Por que, desde então, está sem dirigir novelas? Ainda tem vontade? Algum plano nesse sentido para o futuro que você possa nos revelar em primeira-mão?
Eu sou um soldado escalado atualmente para trabalhar na linha de show e estou feliz com essa descoberta. Há um enorme espaço ali para ser explorado e criado, diferente das novelas onde quase tudo já foi feito. Além do quê, novela é atividade conservadora e eu não tenho esse perfil conservador infelizmente. Não tenho tido tempo de elaborar um projeto de dramaturgia para o horário pós-novela, acredito que é uma ideia boa e que será bem recebida. Mas eu não tenho conseguido tempo. Dia desses farei.

O público de televisão "emburreceu"?
O Brasil piorou do ponto de vista cultural. Outro dia vi no Jornal Nacional que o brasileiro está gastando mais com roupas que com educação. Em curto prazo, isso vai dar merda. Famílias de baixa renda não têm como oferecer educação de qualidade aos filhos, as escolas e o currículo escolar brasileiros são uma piada de mau gosto, onde a carga horária é cada vez menor.
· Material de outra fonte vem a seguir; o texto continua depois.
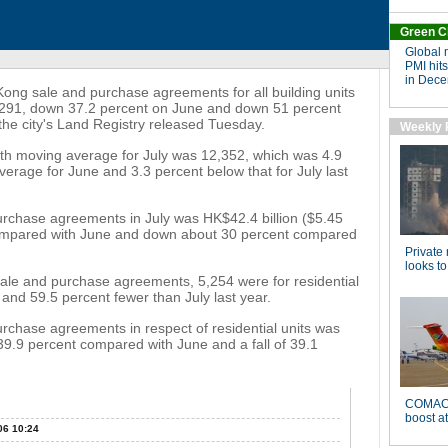
 sale and purchase agreements for all building units
 7,291, down 37.2 percent on June and down 51 percent
 the city's Land Registry released Tuesday.
nth moving average for July was 12,352, which was 4.9
rage for June and 3.3 percent below that for July last
purchase agreements in July was HK$42.4 billion ($5.45
 compared with June and down about 30 percent compared
sale and purchase agreements, 5,254 were for residential
 and 59.5 percent fewer than July last year.
urchase agreements in respect of residential units was
f 39.9 percent compared with June and a fall of 39.1
06 10:24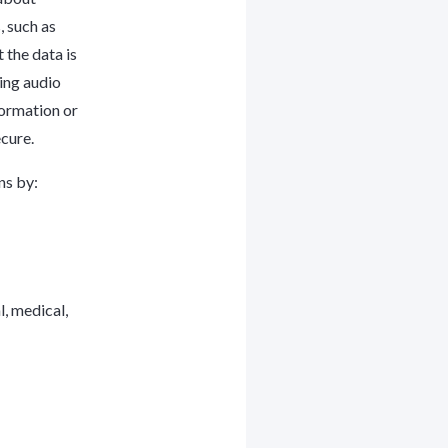
, such as
 the data is
bing audio
formation or
cure.
ns by:
l, medical,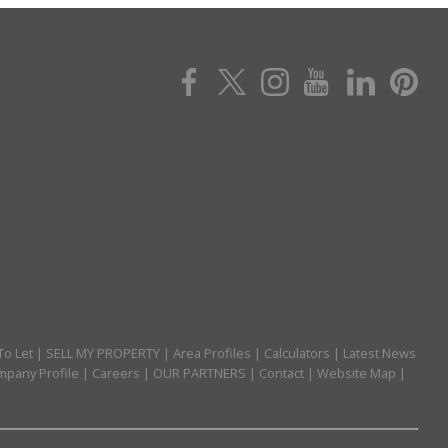
To Let
|
SELL MY PROPERTY
|
Area Profiles
|
Calculators
|
Latest News
pany Profile
|
Careers
|
OUR PARTNERS
|
Contact
|
Website Map
|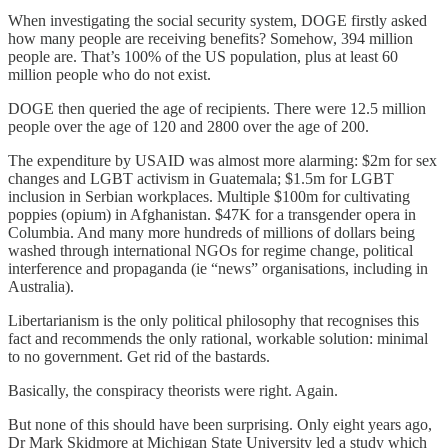
When investigating the social security system, DOGE firstly asked
how many people are receiving benefits? Somehow, 394 million
people are. That’s 100% of the US population, plus at least 60
million people who do not exist.
DOGE then queried the age of recipients. There were 12.5 million
people over the age of 120 and 2800 over the age of 200.
The expenditure by USAID was almost more alarming: $2m for sex
changes and LGBT activism in Guatemala; $1.5m for LGBT
inclusion in Serbian workplaces. Multiple $100m for cultivating
poppies (opium) in Afghanistan. $47K for a transgender opera in
Columbia. And many more hundreds of millions of dollars being
washed through international NGOs for regime change, political
interference and propaganda (ie “news” organisations, including in
Australia).
Libertarianism is the only political philosophy that recognises this
fact and recommends the only rational, workable solution: minimal
to no government. Get rid of the bastards.
Basically, the conspiracy theorists were right. Again.
But none of this should have been surprising. Only eight years ago,
Dr Mark Skidmore at Michigan State University led a study which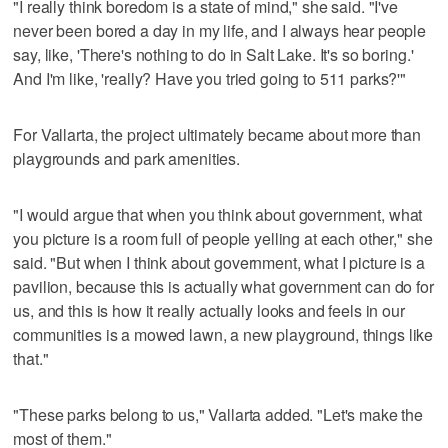
"I really think boredom is a state of mind," she said. "I've
never been bored a day in my life, and I always hear people
say, like, 'There's nothing to do in Salt Lake. It's so boring.'
And I'm like, 'really? Have you tried going to 511 parks?'"
For Vallarta, the project ultimately became about more than
playgrounds and park amenities.
"I would argue that when you think about government, what
you picture is a room full of people yelling at each other," she
said. "But when I think about government, what I picture is a
pavilion, because this is actually what government can do for
us, and this is how it really actually looks and feels in our
communities is a mowed lawn, a new playground, things like
that."
"These parks belong to us," Vallarta added. "Let's make the
most of them."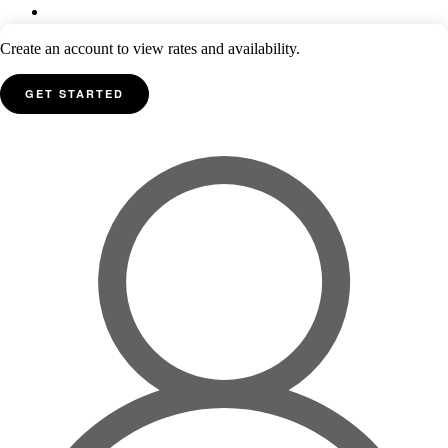
Create an account to view rates and availability.
GET STARTED
Inspirato® is owned by Inspirato LLC. All products and services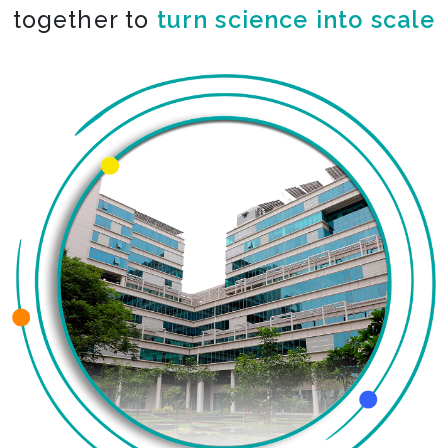
together to
turn science into scale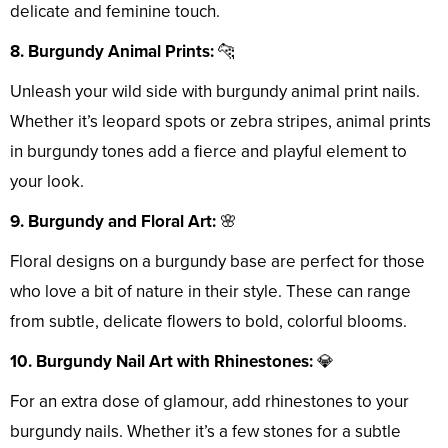
delicate and feminine touch.
8. Burgundy Animal Prints:
🐆
Unleash your wild side with burgundy animal print nails.
Whether it’s leopard spots or zebra stripes, animal prints
in burgundy tones add a fierce and playful element to
your look.
9. Burgundy and Floral Art:
🌸
Floral designs on a burgundy base are perfect for those
who love a bit of nature in their style. These can range
from subtle, delicate flowers to bold, colorful blooms.
10. Burgundy Nail Art with Rhinestones:
💎
For an extra dose of glamour, add rhinestones to your
burgundy nails. Whether it’s a few stones for a subtle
Nossa presidente diz que no setor da educação vai tudo bem, o ministro da educação esta sendo cogitado a ser prefeito de SP. Isso tudo não tem nada a ver com televisão.

Com quais atores e atrizes você gosta de trabalhar?
Todos os bons. E são muitos hoje em dia.

Como foi trabalhar durante meses no “Domingão do Faustão”? Qual marca sua você conseguiu imprimir no programa?
Boa pergunta para Fausto Silva responder. Eu gostei muito de poder contribuir com algumas ideias no “Domingão”. Gostei enormemente de minha relação com Fausto Silva, que é um profissional exigente, que trabalha de verdade, incansavelmente em seu programa a semana toda e uma das pessoas mais generosas que já conheci. Nosso encontro se transformou em amizade que sei que será pra toda vida. Além disso, o “Domingão” tem uma equipe de gente espetacular muito bem regida por Jayme Praça e um grupo de diretores jovens que farão diferença num futuro próximo: Henrique Mathias, Adriano Ricco, Gustavo Alves, Cris Gomes. Sempre que o “Domingão” precisar de mim estarei a postos.

Por que todas as mudanças que você e Wolf Maya realizaram no “Criança Esperança”? Tem sentido uma resposta positiva por parte do espectador?
O “Criança Esperança” é nossa emoção maior dentro da TV, pois em 25 anos de existência já ajudou mais de cinco milhões de crianças a ter uma infância mais digna. Criança tem que brincar e alegrar nossas vidas. Precisam ser ajudadas a conquistar tão básicos direitos. Wolf e eu não paramos de pensar em como conseguir mais pro “Criança”. Estamos só começando.

O que desejaria realizar em TV ou teatro, mas ainda não conseguiu?
No teatro, quero fazer Shakespeare, sempre Shakespeare. Na TV, tudo.

Tem algum recado para nossos leitores?
Participem de tudo, mas participem.

(por Beatriz Villar)

Um comentário:

  1. É sempre bom ver gente inteligente, culta e educada falando com sinceridade e realismo do que acontece no meio artístico e no país. Chega de "artistas" alienados!